Amid a £1 billion seaside regeneration, COVID-19 presents an unprecedented threat to an economy continuing to recover from previous tough times. As I write this article, the current R-value of the Blackpool area sits at 1.6, significantly higher than the estimated national average of between 0.7 and 0.9. This poses a credible threat to human life as well as the health of local businesses’ as a consequence of prolonging this extended period of reduced income. 2019 marked the 4th consecutive year of growth to Blackpool’s economy, representing a 4% growth within this period to a value of £1.58 billion, this momentum mustn't be lost.

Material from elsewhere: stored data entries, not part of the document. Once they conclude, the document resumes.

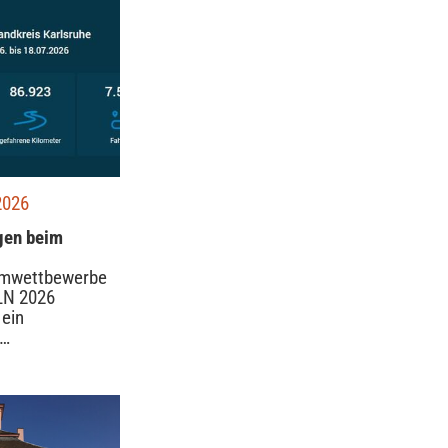
2026
gen beim
amwettbewerbe
N 2026
ein
 …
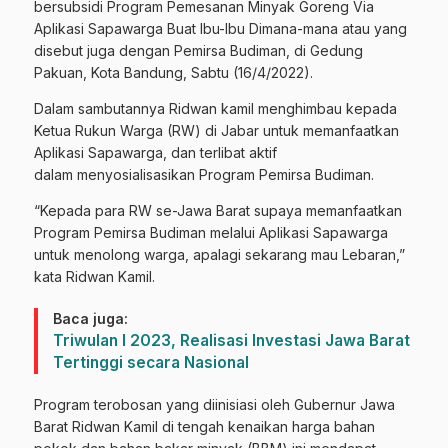
bersubsidi Program Pemesanan Minyak Goreng Via
Aplikasi Sapawarga Buat Ibu-Ibu Dimana-mana atau yang
disebut juga dengan Pemirsa Budiman, di Gedung
Pakuan, Kota Bandung, Sabtu (16/4/2022).
Dalam sambutannya Ridwan kamil menghimbau kepada
Ketua Rukun Warga (RW) di Jabar untuk memanfaatkan
Aplikasi Sapawarga, dan terlibat aktif
dalam menyosialisasikan Program Pemirsa Budiman.
“Kepada para RW se-Jawa Barat supaya memanfaatkan
Program Pemirsa Budiman melalui Aplikasi Sapawarga
untuk menolong warga, apalagi sekarang mau Lebaran,”
kata Ridwan Kamil.
Baca juga:
Triwulan I 2023, Realisasi Investasi Jawa Barat
Tertinggi secara Nasional
Program terobosan yang diinisiasi oleh Gubernur Jawa
Barat Ridwan Kamil di tengah kenaikan harga bahan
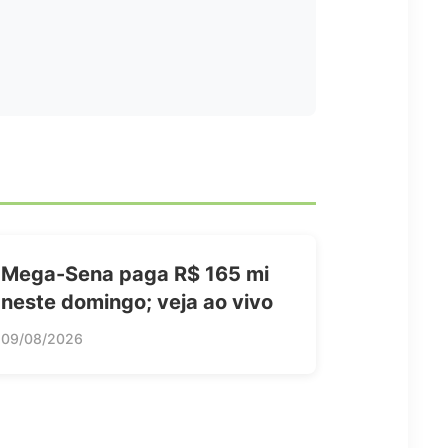
Mega-Sena paga R$ 165 mi
neste domingo; veja ao vivo
09/08/2026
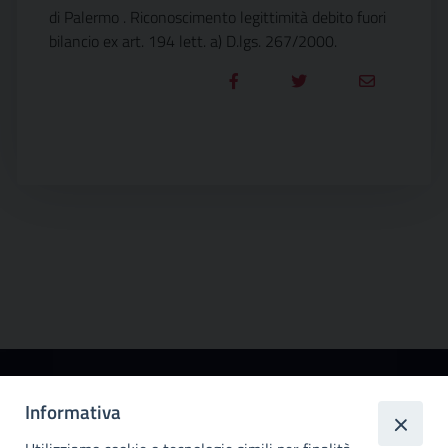
di Palermo . Riconoscimento legittimità debito fuori
bilancio ex art. 194 lett. a) D.lgs. 267/2000.
Città
Informativa
metropolitana di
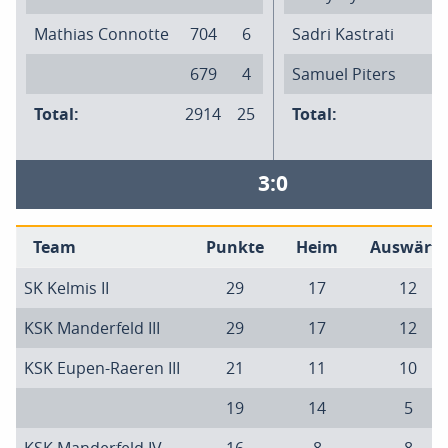
Mathias Connotte
704
6
Sadri Kastrati
679
4
Samuel Piters
Total:
2914
25
Total:
3:0
Team
Punkte
Heim
Auswärts
SK Kelmis II
29
17
12
KSK Manderfeld III
29
17
12
KSK Eupen-Raeren III
21
11
10
19
14
5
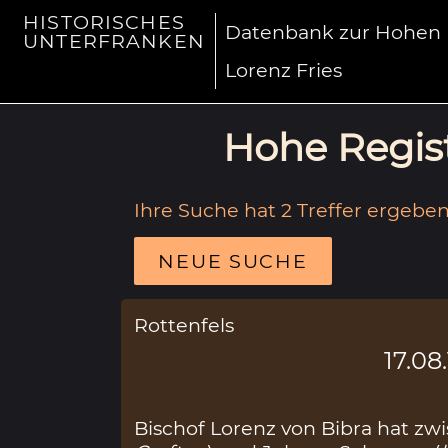
HISTORISCHES
Datenbank zur Hohen R
UNTERFRANKEN
Lorenz Fries
Hohe Regist
Ihre Suche hat 2 Treffer ergeben
NEUE SUCHE
Rottenfels
17.08
Bischof Lorenz von Bibra hat zw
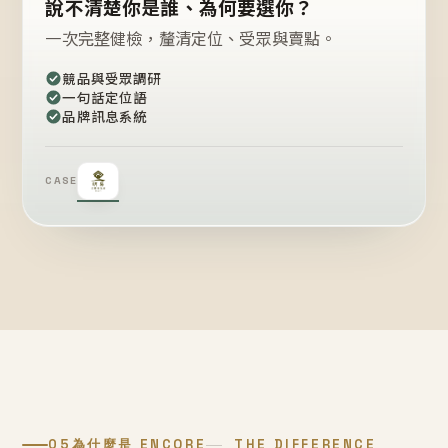
說不清楚你是誰、為何要選你？
一次完整健檢，釐清定位、受眾與賣點。
競品與受眾調研
一句話定位語
品牌訊息系統
CASE
05
為什麼是 ENCORE
THE DIFFERENCE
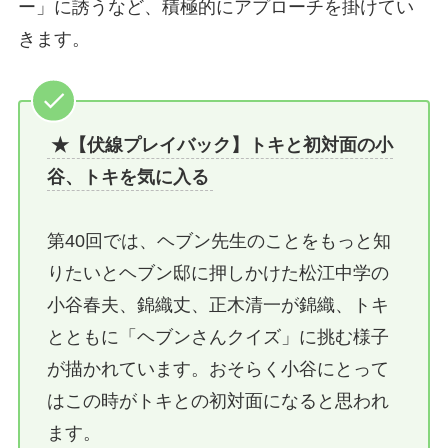
ー」に誘うなど、積極的にアプローチを掛けてい
きます。
★【伏線プレイバック】トキと初対面の小
谷、トキを気に入る
第40回では、ヘブン先生のことをもっと知
りたいとヘブン邸に押しかけた松江中学の
小谷春夫、錦織丈、正木清一が錦織、トキ
とともに「ヘブンさんクイズ」に挑む様子
が描かれています。おそらく小谷にとって
はこの時がトキとの初対面になると思われ
ます。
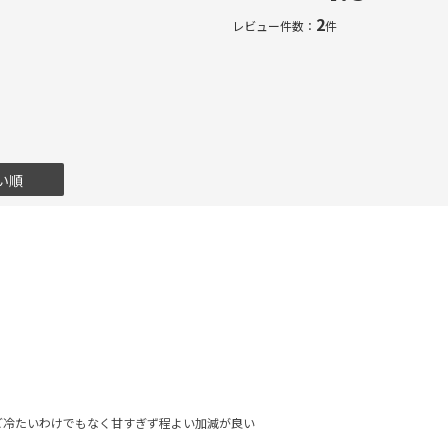
2
レビュー件数：
件
い順
ど冷たいわけでもなく甘すぎず程よい加減が良い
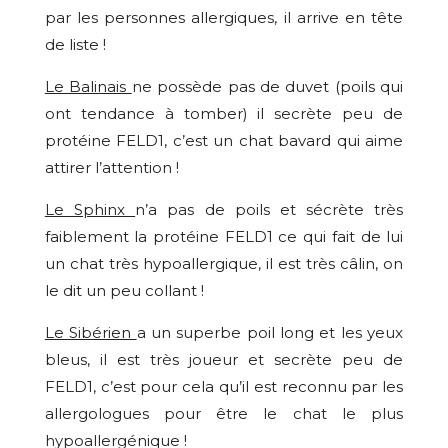
par les personnes allergiques, il arrive en tête
de liste !
Le Balinais
ne possède pas de duvet (poils qui
ont tendance à tomber) il secrète peu de
protéine FELD1
,
c’est un chat bavard qui aime
attirer l’attention !
Le Sphinx
n’a pas de poils et sécrète très
faiblement la protéine FELD1 ce qui fait de lui
un chat très hypoallergique, il est très câlin, on
le dit un peu collant !
Le Sibérien
a un superbe poil long et les yeux
bleus, il est très joueur et secrète peu de
FELD1, c’est pour cela qu’il est reconnu par les
allergologues pour être le chat le plus
hypoallergénique !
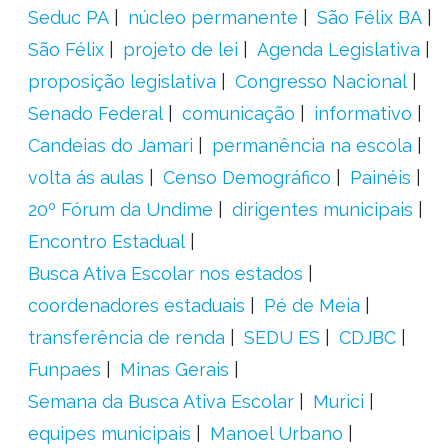
Seduc PA
núcleo permanente
São Félix BA
São Félix
projeto de lei
Agenda Legislativa
proposição legislativa
Congresso Nacional
Senado Federal
comunicação
informativo
Candeias do Jamari
permanência na escola
volta ás aulas
Censo Demográfico
Painéis
20º Fórum da Undime
dirigentes municipais
Encontro Estadual
Busca Ativa Escolar nos estados
coordenadores estaduais
Pé de Meia
transferência de renda
SEDU ES
CDJBC
Funpaes
Minas Gerais
Semana da Busca Ativa Escolar
Murici
equipes municipais
Manoel Urbano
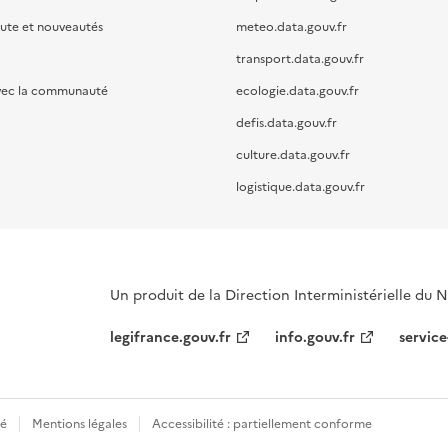
oute et nouveautés
meteo.data.gouv.fr
transport.data.gouv.fr
vec la communauté
ecologie.data.gouv.fr
defis.data.gouv.fr
culture.data.gouv.fr
logistique.data.gouv.fr
Un produit de la Direction Interministérielle du
legifrance.gouv.fr
info.gouv.fr
service
té
Mentions légales
Accessibilité : partiellement conforme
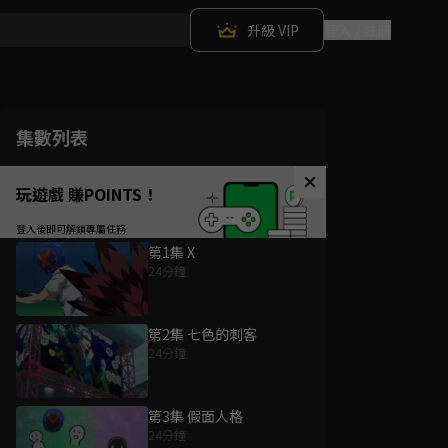
升級 VIP
登入 / 註冊
集數列表
玩遊戲 賺POINTS！
第1集 X
24分鐘
第2集 七色的刺客
24分鐘
第3集 假面人格
24分鐘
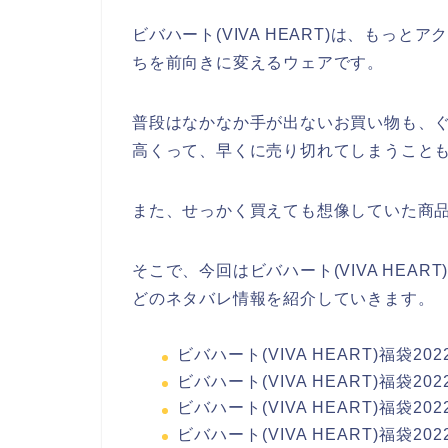
ビバハート(VIVA HEART)は、もっ
ちを前向きに変えるウェアです。
普段はなかなか手が出ないお買い物も、
高くって、早くに売り切れてしまうこと
また、せっかく買えても想像していた商
そこで、今回はビバハート(VIVA HEA
どのネタバレ情報を紹介していきます。
ビバハート(VIVA HEART)福袋2
ビバハート(VIVA HEART)福袋
ビバハート(VIVA HEART)福袋2
ビバハート(VIVA HEART)福袋2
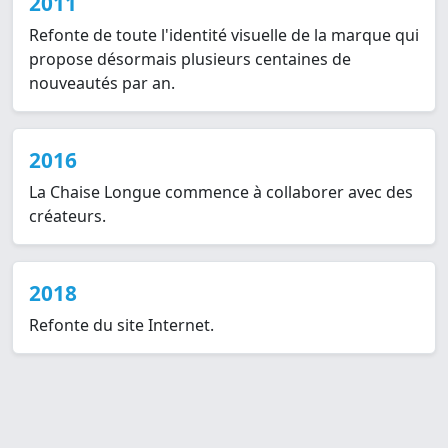
2011
Refonte de toute l'identité visuelle de la marque qui
propose désormais plusieurs centaines de
nouveautés par an.
2016
La Chaise Longue commence à collaborer avec des
créateurs.
2018
Refonte du site Internet.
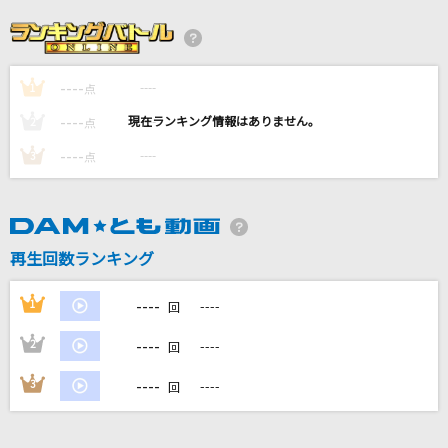
黒毛和牛上塩タン焼680円
大塚 愛
----
----
1
弱虫モンブラン
点
DECO*27
----
----
2
点
----
----
3
点
高嶺の花子さん
back number
18～eighteen～
再生回数ランキング
福山雅治
----
1
----
回
もっと見る
----
2
----
回
DAMの新曲・ランキングなど
----
3
----
回
カラオケ最新情報をチェック！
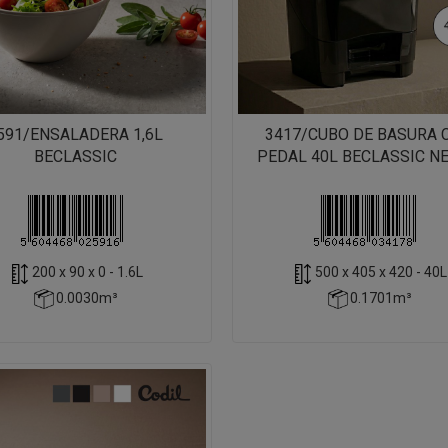
591/ENSALADERA 1,6L
3417/CUBO DE BASURA 
BECLASSIC
PEDAL 40L BECLASSIC N
200 x 90 x 0 - 1.6L
500 x 405 x 420 - 40L
0.0030m³
0.1701m³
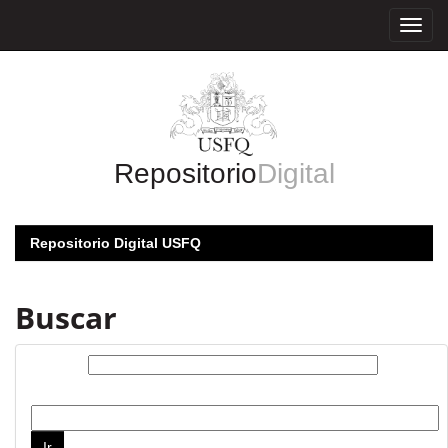
Skip
navigation
Repositorio
Digital
Repositorio Digital USFQ
Buscar
Buscar:
por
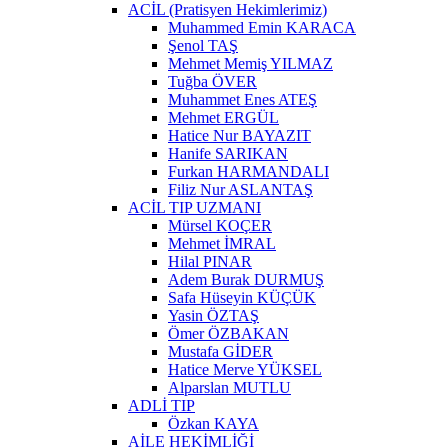
ACİL (Pratisyen Hekimlerimiz)
Muhammed Emin KARACA
Şenol TAŞ
Mehmet Memiş YILMAZ
Tuğba ÖVER
Muhammet Enes ATEŞ
Mehmet ERGÜL
Hatice Nur BAYAZIT
Hanife SARIKAN
Furkan HARMANDALI
Filiz Nur ASLANTAŞ
ACİL TIP UZMANI
Mürsel KOÇER
Mehmet İMRAL
Hilal PINAR
Adem Burak DURMUŞ
Safa Hüseyin KÜÇÜK
Yasin ÖZTAŞ
Ömer ÖZBAKAN
Mustafa GİDER
Hatice Merve YÜKSEL
Alparslan MUTLU
ADLİ TIP
Özkan KAYA
AİLE HEKİMLİĞİ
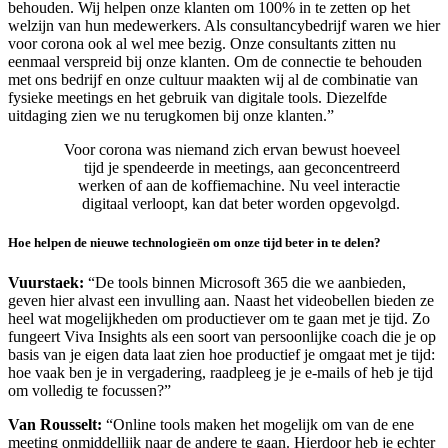
behouden. Wij helpen onze klanten om 100% in te zetten op het
welzijn van hun medewerkers. Als consultancybedrijf waren we hier
voor corona ook al wel mee bezig. Onze consultants zitten nu
eenmaal verspreid bij onze klanten. Om de connectie te behouden
met ons bedrijf en onze cultuur maakten wij al de combinatie van
fysieke meetings en het gebruik van digitale tools. Diezelfde
uitdaging zien we nu terugkomen bij onze klanten.”
Voor corona was niemand zich ervan bewust hoeveel
tijd je spendeerde in meetings, aan geconcentreerd
werken of aan de koffiemachine. Nu veel interactie
digitaal verloopt, kan dat beter worden opgevolgd.
Hoe helpen de nieuwe technologieën om onze tijd beter in te delen?
Vuurstaek:
“De tools binnen Microsoft 365 die we aanbieden,
geven hier alvast een invulling aan. Naast het videobellen bieden ze
heel wat mogelijkheden om productiever om te gaan met je tijd. Zo
fungeert Viva Insights als een soort van persoonlijke coach die je op
basis van je eigen data laat zien hoe productief je omgaat met je tijd:
hoe vaak ben je in vergadering, raadpleeg je je e-mails of heb je tijd
om volledig te focussen?”
Van Rousselt:
“Online tools maken het mogelijk om van de ene
meeting onmiddellijk naar de andere te gaan. Hierdoor heb je echter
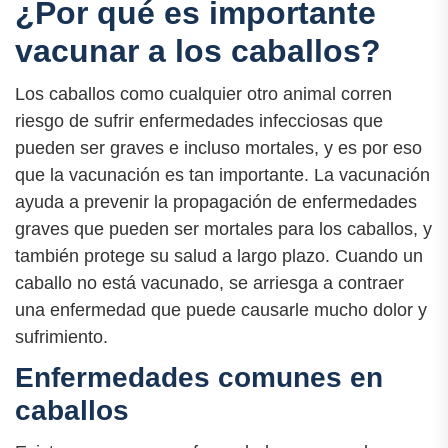
¿Por qué es importante
vacunar a los caballos?
Los caballos como cualquier otro animal corren
riesgo de sufrir enfermedades infecciosas que
pueden ser graves e incluso mortales, y es por eso
que la vacunación es tan importante. La vacunación
ayuda a prevenir la propagación de enfermedades
graves que pueden ser mortales para los caballos, y
también protege su salud a largo plazo. Cuando un
caballo no está vacunado, se arriesga a contraer
una enfermedad que puede causarle mucho dolor y
sufrimiento.
Enfermedades comunes en
caballos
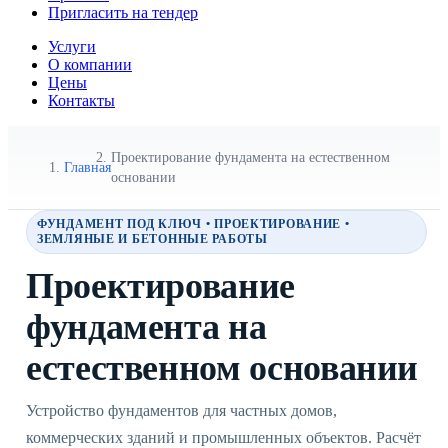
Пригласить на тендер
Услуги
О компании
Цены
Контакты
Проектирование фундамента на естественном
Главная
основании
ФУНДАМЕНТ ПОД КЛЮЧ • ПРОЕКТИРОВАНИЕ •
ЗЕМЛЯНЫЕ И БЕТОННЫЕ РАБОТЫ
Проектирование
фундамента на
естественном основании
Устройство фундаментов для частных домов,
коммерческих зданий и промышленных объектов. Расчёт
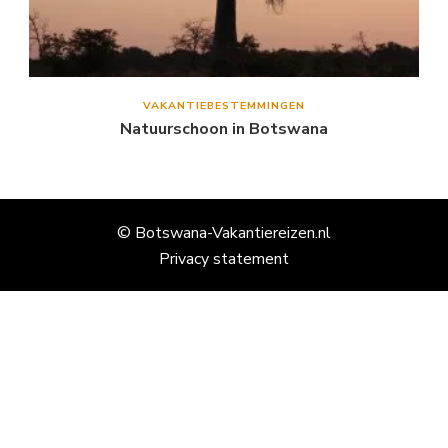
VAKANTIEBESTEMMINGEN
Natuurschoon in Botswana
© Botswana-Vakantiereizen.nl
Privacy statement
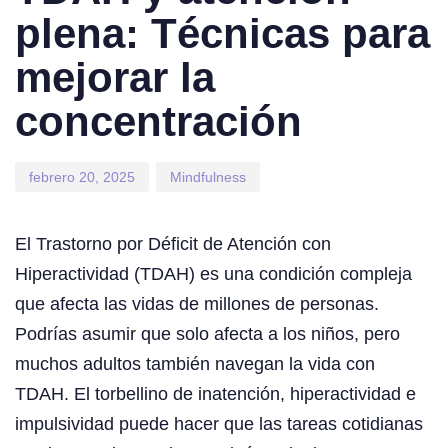
plena: Técnicas para
mejorar la
concentración
febrero 20, 2025
Mindfulness
El Trastorno por Déficit de Atención con
Hiperactividad (TDAH) es una condición compleja
que afecta las vidas de millones de personas.
Podrías asumir que solo afecta a los niños, pero
muchos adultos también navegan la vida con
TDAH. El torbellino de inatención, hiperactividad e
impulsividad puede hacer que las tareas cotidianas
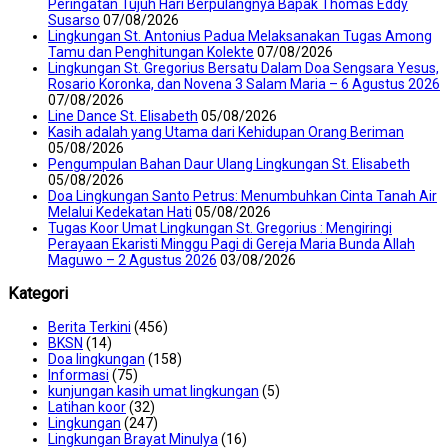
Peringatan Tujuh Hari Berpulangnya Bapak Thomas Eddy
Susarso
07/08/2026
Lingkungan St. Antonius Padua Melaksanakan Tugas Among
Tamu dan Penghitungan Kolekte
07/08/2026
Lingkungan St. Gregorius Bersatu Dalam Doa Sengsara Yesus,
Rosario Koronka, dan Novena 3 Salam Maria – 6 Agustus 2026
07/08/2026
Line Dance St. Elisabeth
05/08/2026
Kasih adalah yang Utama dari Kehidupan Orang Beriman
05/08/2026
Pengumpulan Bahan Daur Ulang Lingkungan St. Elisabeth
05/08/2026
Doa Lingkungan Santo Petrus: Menumbuhkan Cinta Tanah Air
Melalui Kedekatan Hati
05/08/2026
Tugas Koor Umat Lingkungan St. Gregorius : Mengiringi
Perayaan Ekaristi Minggu Pagi di Gereja Maria Bunda Allah
Maguwo – 2 Agustus 2026
03/08/2026
Kategori
Berita Terkini
(456)
BKSN
(14)
Doa lingkungan
(158)
Informasi
(75)
kunjungan kasih umat lingkungan
(5)
Latihan koor
(32)
Lingkungan
(247)
Lingkungan Brayat Minulya
(16)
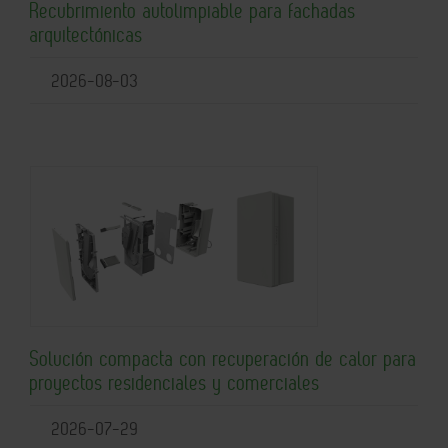
Recubrimiento autolimpiable para fachadas
arquitectónicas
2026-08-03
Solución compacta con recuperación de calor para
proyectos residenciales y comerciales
2026-07-29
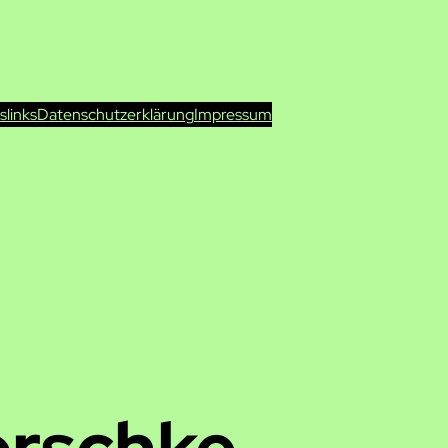
ts
links
Datenschutzerklärung
Impressum
orschke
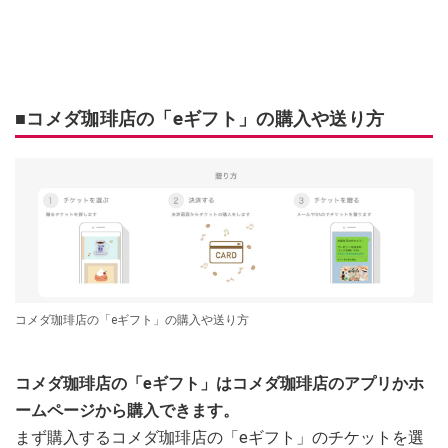
■コメダ珈琲店の「eギフト」の購入や送り方
コメダ珈琲店の「eギフト」の購入や送り方
コメダ珈琲店の「eギフト」はコメダ珈琲店のアプリかホ
ームページから購入できます。
まず購入するコメダ珈琲店の「eギフト」のチケットを選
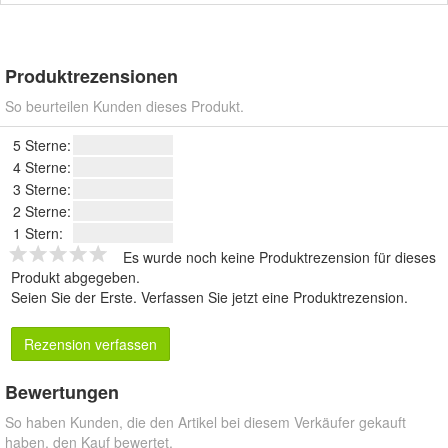
Produktrezensionen
So beurteilen Kunden dieses Produkt.
5 Sterne:
4 Sterne:
3 Sterne:
2 Sterne:
1 Stern:
Es wurde noch keine Produktrezension für dieses
Produkt abgegeben.
Seien Sie der Erste.
Verfassen Sie jetzt eine Produktrezension
.
Rezension verfassen
Bewertungen
So haben Kunden, die den Artikel bei diesem Verkäufer gekauft
haben, den Kauf bewertet.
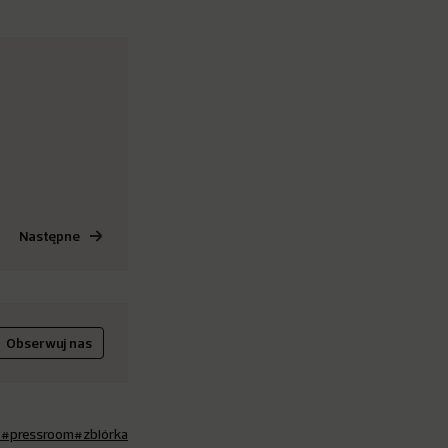
Następne
Obserwuj nas
t
#pressroom
#zbiórka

With no fixed date of when normality will resume, in conjunction with the threat of continued regional lockdowns for areas at higher risk to COVID-19, Blackpool, and other global tourist destinations must look to alternative forms of income aside from tourism. Presently, according to a recent study, Blackpool offers 25,400 full-time jobs in tourism and hospitality, receiving 18.2 million visitors in 2018. Many small independent businesses are surviving the steep reduction in income thanks to Government-funded job retention schemes, discretionary grants, and loans. Such measures are vital in ensuring the short term prevention of business closures; however, more significant dangers lie ahead. Upon the official end of lockdown, the furlough and loan schemes will begin to end. Many are anxious that the rate of reduction in aid will fast outpace any increase in income due to less restrictive policies, leaving business’ with gaps to fill, which may prove too costly for some already wounded from the past few months.

Despite the reopening of attractions in the resort, such as the renowned Blackpool Tower and “The Pleasure Beach,” there is no guarantee that people will choose to visit in the same
volume they once did. The tourist board is now offering virtual tours of the main attractions to maintain momentum in the growing interest over recent years. Additionally, a holiday voucher scheme provided by the government would also encourage visitors to bring in critical trade by subsidizing holidays within England. A reduction in tax on alcohol or suspension of the 20% VAT on food would make holidaying within England much more affordable, encouraging larger audiences to visit coastal resorts such as Blackpool. Combined, these changes could help reduce the initial slump in revenue experienced within the immediate period post-COVID and could be the much-needed lifeline to many in the world of hospitality.

It is feared that such an economic slump could prove fatal for destinations in the north of England due to the current southern focused budgeting employed by the government. Between 2009-10 and 2018-19, public spending in the north of England saw a reduction of £3.6 billion sharply contrasting an increase of £5.1 billion in the south over the same period. Furthermore, in just the previous five years, the number of jobs paying less than the living wage rose by 11% in the north while the average weekly pay increased by £12 compared to a national average of £19. In a time where we all must unite to overcome a pandemic, a similar approach must also be applied throughout the global and national economy to allow all areas to have the same chance of survival. An equal approach to public spending and resources must be used, or the more deprived areas will simply be unable to cope with the growing financial pressure caused by the virus and to prevent business survival, becoming merely a postcode lottery.